Y si por la senda de médanos y cortaderas se encuentra el
agua, por las rutas de Pillán se llega al agua de fuego, al agua volcánica de
virtud curativa... Quizás todo comenzó con Copahue, el cacique aguerrido que
defendió con su vida el derecho al amor sin distingos. La tradición explica que
al enterrarlo en el mismo lugar donde conoció a su amada brotó un chorro de
agua caliente y generosa, tanto como el corazón de Copahue.

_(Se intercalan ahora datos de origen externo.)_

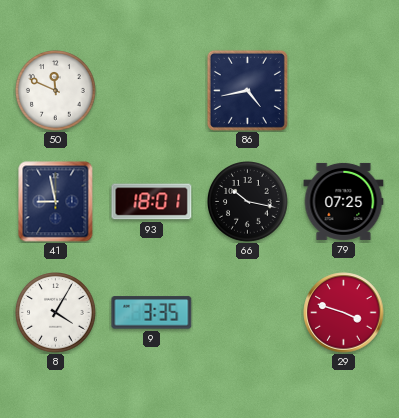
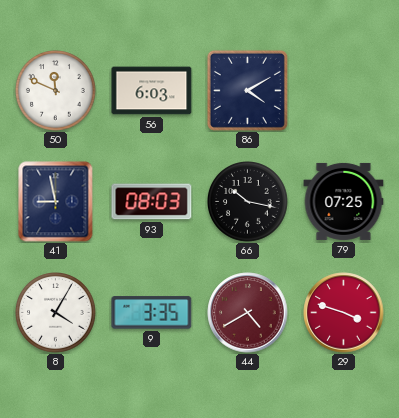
56: none -> 6:03
86: 4:43 -> 4:10
93: 18:01 -> 08:03
44: none -> 4:40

Así se originaron
las famosas temas que sanan.
Lo cierto es que el divino Pillán, tal vez conmovido por
la historia del Copahue, repitió el agua humeante de probada bondad en el Domuyo,
en Epu Lafquén, y en muchos otros sitios con arroyos termales, surgentes y
fumarolas...
Y enseñó a los mapuches a no olvidar los
"permisos": uno al dueño de los campos donde estan las termas, y otro
a Arün Co, el "espíritu dueño"de las surgentes curativas... El
espíritu mágico es muy susceptible, de modo que hay que propiciarlo arrojando
al "ojo"del que brota el agua termal alguna hilacha del poncho o de
la matra. Las voces de la experiencia anuncian que si se sumerge la ofrenda es
que Arün Co está satisfecho y concederá la buscada curación... pero si flota,
¡es mejor no insistir! Y más todavía: debe respetarse el número de baños que
será preferentemente ena serie de nueve, Y si son necesarios más baños , sólo
después de un intervalo de tres días podrá reiniciarse una nueva serie... ¿Qué
secreta sabiduría alienta en la cifra sagrada por excelencia?. ¿Por qué
coinciden en ella Oriente y Occidente?. ¿Es que la clave numérica representa un
ritmo ignorado que organiza los ritmos orgánicos del hombre y los ritmos de la
Naturaleza y del Cosmos?.
Del agua primera de Kóoch al agua del diluvio, al agua
del huenu co, al agua del melicón lahuén, al agua encantada del Domuyo, al agua
de las termas... mucho camino andado y sin embargo ¡cuánto por descubrir
todavía!.
La Patagonia que fué toda agua en el principio y que
ahora es una larga sed de arcilla y pedregal, aún espera que se develen su
insoldable misterio.
A ella habrá que ir, y tal vez por el camino del agua...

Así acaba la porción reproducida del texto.